= Laetitia Nyinawamwiza =

Rwandan academic and politician

Laetitia Nyinawamwiza (born 1972) is a Rwandan academic and politician. She has held several academic administrative positions, and since 2019 has served as a member of the Senate of Rwanda, representing the Northern Province.

==Life==

Laetitia Nyinawamwiza has a PhD in animal production (aquaculture). From 2009 to 2011 she was Head of Department of Animal Production within the Faculty of Agriculture at the National University of Rwanda, and in 2010 she became a Senior Lecturer in the College of Agriculture. From 2011 to 2013 she was Vice Rector in charge of Academic Affairs and Research at the Higher Institute of Agriculture and Animal Husbandry, ISAE-Busogo. From 2012 to 2013 she was Ag. Rector at ISAE-Busogo.
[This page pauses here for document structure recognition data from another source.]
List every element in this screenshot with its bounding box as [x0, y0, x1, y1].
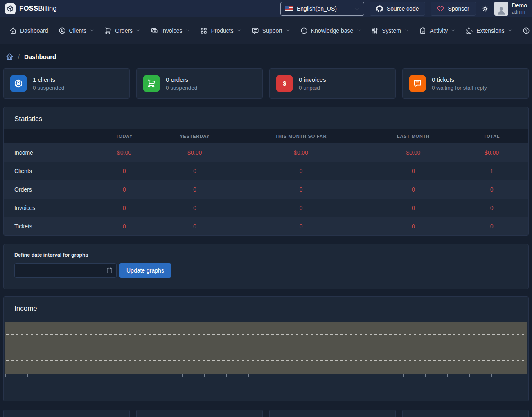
clients-icon [10, 75, 27, 92]
grid-icon [200, 27, 207, 34]
nav-item-knowledge-base[interactable]: Knowledge base [296, 23, 366, 38]
table-row-clients: Clients 0 0 0 0 1 [4, 162, 528, 180]
cell-value: 0 [90, 180, 159, 199]
chevron-down-icon [451, 28, 455, 33]
breadcrumb-home-icon[interactable] [6, 53, 14, 61]
stat-card-invoices[interactable]: $ 0 invoices 0 unpaid [269, 68, 396, 99]
nav-item-support[interactable]: Support [247, 23, 295, 38]
breadcrumb: / Dashboard [3, 44, 529, 68]
nav-item-products[interactable]: Products [196, 23, 246, 38]
row-label: Clients [4, 162, 90, 180]
orders-card-title: ORDERS [4, 410, 129, 417]
nav-item-label: Orders [115, 27, 133, 34]
chevron-down-icon [354, 6, 360, 11]
graph-interval-card: Define date interval for graphs Update g… [3, 244, 529, 289]
stat-subtitle: 0 unpaid [299, 85, 326, 91]
language-select[interactable]: English(en_US) [280, 2, 364, 16]
chevron-down-icon [286, 28, 290, 33]
cell-value: 0 [372, 217, 455, 236]
tickets-card-title: TICKETS [403, 410, 528, 417]
column-header: THIS MONTH SO FAR [230, 129, 371, 144]
nav-item-label: Activity [430, 27, 448, 34]
chevron-down-icon [136, 28, 140, 33]
invoices-card-title: INVOICES [137, 410, 262, 417]
cell-value: 0 [159, 199, 230, 217]
tickets-card: TICKETS [402, 410, 529, 417]
cell-value: 0 [159, 162, 230, 180]
user-name: Demo [512, 2, 527, 9]
theme-toggle-button[interactable] [481, 5, 489, 13]
table-row-invoices: Invoices 0 0 0 0 0 [4, 199, 528, 217]
bottom-cards-row: ORDERS INVOICES CLIENTS TICKETS [3, 410, 529, 417]
table-header-row: TODAY YESTERDAY THIS MONTH SO FAR LAST M… [4, 129, 528, 144]
row-label: Invoices [4, 199, 90, 217]
nav-item-invoices[interactable]: Invoices [146, 23, 194, 38]
stat-subtitle: 0 suspended [166, 85, 197, 91]
user-circle-icon [59, 27, 66, 34]
brand-bold: FOSS [19, 5, 38, 12]
help-circle-icon [523, 27, 530, 34]
nav-item-help[interactable]: Help [518, 23, 532, 38]
fossbilling-logo-icon [5, 3, 16, 14]
nav-item-label: Knowledge base [311, 27, 354, 34]
cell-value: $0.00 [372, 144, 455, 162]
github-icon [376, 5, 383, 12]
invoices-card: INVOICES [136, 410, 263, 417]
income-plot-area [5, 322, 527, 374]
orders-card: ORDERS [3, 410, 130, 417]
stat-subtitle: 0 suspended [33, 85, 64, 91]
user-menu[interactable]: Demo admin [494, 2, 527, 16]
nav-item-orders[interactable]: Orders [100, 23, 145, 38]
main-nav: Dashboard Clients Orders Invoices Produc… [0, 17, 532, 44]
dollar-icon: $ [276, 75, 293, 92]
statistics-table: TODAY YESTERDAY THIS MONTH SO FAR LAST M… [4, 129, 528, 235]
user-role: admin [512, 9, 527, 15]
breadcrumb-separator: / [18, 54, 20, 60]
stat-title: 0 invoices [299, 76, 326, 83]
cell-value: 0 [230, 217, 371, 236]
stat-title: 0 tickets [432, 76, 487, 83]
stat-card-orders[interactable]: 0 orders 0 suspended [136, 68, 263, 99]
heart-icon [437, 5, 444, 12]
cell-value: 0 [230, 162, 371, 180]
nav-item-label: Invoices [161, 27, 182, 34]
source-code-button[interactable]: Source code [370, 2, 426, 16]
nav-item-extensions[interactable]: Extensions [461, 23, 516, 38]
brand-light: Billing [38, 5, 56, 12]
sponsor-button[interactable]: Sponsor [431, 2, 476, 16]
source-code-label: Source code [387, 5, 419, 12]
breadcrumb-current: Dashboard [24, 53, 56, 60]
chevron-down-icon [356, 28, 361, 33]
cart-icon [104, 27, 112, 34]
nav-item-label: Dashboard [20, 27, 48, 34]
nav-item-label: Clients [69, 27, 87, 34]
nav-item-label: Support [262, 27, 282, 34]
chevron-down-icon [90, 28, 94, 33]
avatar [494, 2, 508, 16]
column-header: YESTERDAY [159, 129, 230, 144]
nav-item-label: Products [211, 27, 233, 34]
cell-value: 0 [372, 180, 455, 199]
stat-title: 0 orders [166, 76, 197, 83]
top-header: FOSSBilling English(en_US) Source code S… [0, 0, 532, 17]
stat-cards-row: 1 clients 0 suspended 0 orders 0 suspend… [3, 68, 529, 99]
nav-item-system[interactable]: System [367, 23, 413, 38]
message-icon [252, 27, 259, 34]
cell-value: $0.00 [230, 144, 371, 162]
date-interval-input[interactable] [14, 263, 117, 278]
cell-value: $0.00 [159, 144, 230, 162]
cell-value: 0 [90, 199, 159, 217]
nav-item-dashboard[interactable]: Dashboard [5, 23, 53, 38]
svg-text:$: $ [283, 81, 286, 87]
stat-card-tickets[interactable]: 0 tickets 0 waiting for staff reply [402, 68, 529, 99]
brand-logo-link[interactable]: FOSSBilling [5, 3, 57, 14]
nav-item-activity[interactable]: Activity [415, 23, 460, 38]
cell-value: 0 [372, 199, 455, 217]
stat-card-clients[interactable]: 1 clients 0 suspended [3, 68, 130, 99]
table-row-orders: Orders 0 0 0 0 0 [4, 180, 528, 199]
ticket-message-icon [409, 75, 426, 92]
nav-item-clients[interactable]: Clients [54, 23, 99, 38]
row-label: Income [4, 144, 90, 162]
cell-value: 0 [159, 217, 230, 236]
update-graphs-button[interactable]: Update graphs [119, 263, 171, 278]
n October 2013 President Kagame appointed her as the Principal of College of Agriculture, Animal Sciences and Veterinary Medicine. In 2018 she responded to student complaints at the lack of infrastructure at the college, acknowledging the problem and saying that the college had appealed to the government for financial help.

From 2012 to 2019 Nyinawamwiza was a Member of the Board of Directors of Rwanda's National Council of Higher Education. From 2013 to 2015 Nyinawamwiza was a member of the audit committee of the East African Council of High Education.
She was deputy chair of the Board of Directors of the Institute of Applied Sciences (INES-Ruhengeri) from 2012 to 2019, and deputy chair of board of directors of the National Industrial Research and Development Agency (NIRDA) from 2016 to 2019.
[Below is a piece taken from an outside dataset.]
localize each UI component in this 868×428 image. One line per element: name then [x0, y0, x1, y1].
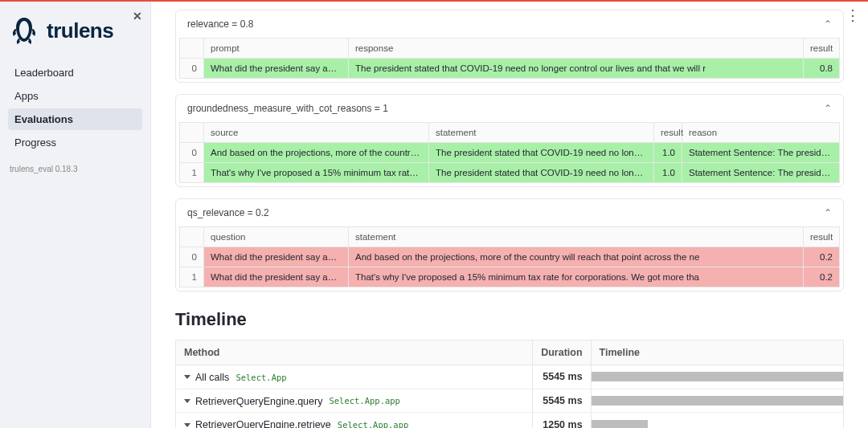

From 2018 to 2019 Nyinawamwiza was on the board of directors of Rwanda Mountain Tea, managing Rubaya Nyabihu Tea Company Ltd and Kitabi Tea Company Ltd.

In 2019 Nyinawamwiza was one of two candidates elected as Senator for Northern Province. In November 2019, speaking in Musanze District, she called on parents to ensure that their children were productively occupied over the school holidays.

==Awards==

Nyinawamwiza won an Africa's Most Influential Women in Business and Government award at the CEO Global Africa Awards 2017.